There one day a telegram was brought to him. He looked at the address and read, "To His Majesty, the German Emperor." Without opening the envelope he turned away in tears, for he knew that his dearly-loved father was dead.

The new Emperor was so ill that it seemed doubtful if he were strong enough to take the long journey to Berlin. But he would hear of no delay, and early on the morning after he received the news of his father's death, he set out for his own land.

All his life, Frederick had been making himself ready for the time when he should be a ruler. He had meant to do great things for his people, and be indeed a father to them. Now he came to the throne only to die.
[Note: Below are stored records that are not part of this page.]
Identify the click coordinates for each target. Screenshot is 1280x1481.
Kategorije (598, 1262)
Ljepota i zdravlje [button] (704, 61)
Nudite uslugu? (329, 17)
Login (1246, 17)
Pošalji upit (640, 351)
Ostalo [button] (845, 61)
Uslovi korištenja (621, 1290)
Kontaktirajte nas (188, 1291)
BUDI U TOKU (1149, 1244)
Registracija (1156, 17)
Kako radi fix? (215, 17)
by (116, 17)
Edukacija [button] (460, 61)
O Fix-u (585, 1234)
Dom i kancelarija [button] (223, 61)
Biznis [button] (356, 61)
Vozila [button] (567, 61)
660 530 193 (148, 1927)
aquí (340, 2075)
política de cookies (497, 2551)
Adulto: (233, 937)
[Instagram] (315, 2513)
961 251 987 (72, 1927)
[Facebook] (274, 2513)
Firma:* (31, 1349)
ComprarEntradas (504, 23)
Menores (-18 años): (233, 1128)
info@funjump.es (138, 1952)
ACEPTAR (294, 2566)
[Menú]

All his short reign was full of suffering, but he bore it nobly. "His courage was indeed something heroic," said Bismarck. "To his last breath he was an Emperor every inch." At length, on June 15, 1888, he died, and on the anniversary of Waterloo he was laid to rest.
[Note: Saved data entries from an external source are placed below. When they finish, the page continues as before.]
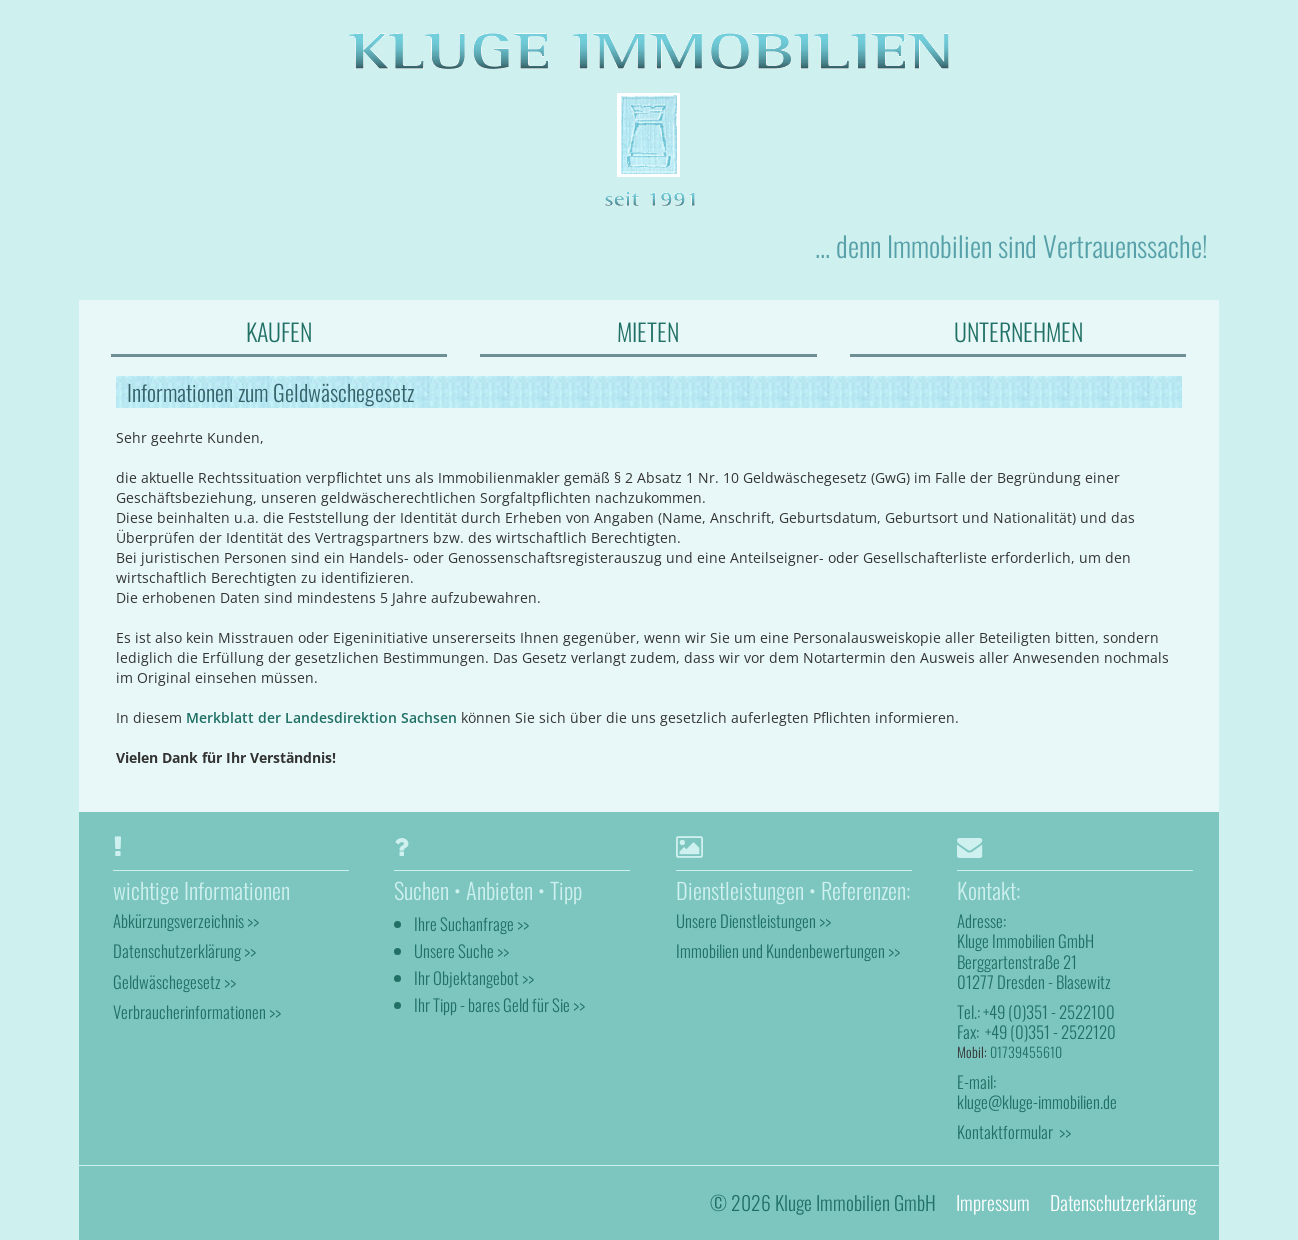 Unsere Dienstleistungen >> (753, 920)
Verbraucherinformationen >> (197, 1011)
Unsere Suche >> (461, 950)
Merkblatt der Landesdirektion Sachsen (321, 717)
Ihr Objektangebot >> (474, 977)
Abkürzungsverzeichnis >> (186, 920)
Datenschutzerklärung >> (184, 950)
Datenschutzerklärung (1123, 1202)
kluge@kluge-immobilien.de (1037, 1101)
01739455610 (1026, 1051)
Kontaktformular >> (1014, 1131)
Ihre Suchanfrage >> (471, 923)
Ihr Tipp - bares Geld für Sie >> (499, 1004)
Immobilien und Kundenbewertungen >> (788, 950)
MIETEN (648, 331)
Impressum (993, 1202)
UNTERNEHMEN (1018, 331)
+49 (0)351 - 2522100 (1049, 1011)
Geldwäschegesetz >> (174, 981)
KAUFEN (279, 331)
"He was a frank, honest man, of pure mind and warm feeling," says one who knew him well, "with a heart full of kindliness, and able to rejoice over everything good or great." He stands out as one of the finest figures in German history, a great soldier, a true patriot, and a good man. When he died there was grief throughout all Germany.

There was grief, too, in Great Britain, for Frederick had married Victoria, the daughter of our Queen. And for his wife's sake, Frederick had a kindly liking for the British people. Indeed, because of it, the Germans sometimes call him not Frederick der Dritte (the Third), but der Britte. And the British people returned that liking, and many a British heart mourned with the widowed Empress.

Frederick III was succeeded by his son William II. He was twenty-nine when he came to the throne, and he still rules over his vast Empire. Under him, Germany has continued to be prosperous and united, and at peace with all Europe.

In this time of peace and unity Germany has grown great. In commerce and manufactures it is now among the foremost countries in the world. In learning and science it has no equal. Peace has done for Germany far more than all the wars and conquests of the Holy Roman Emperors, and the Germans who love their country well know the value of that peace, and pray that it may long continue.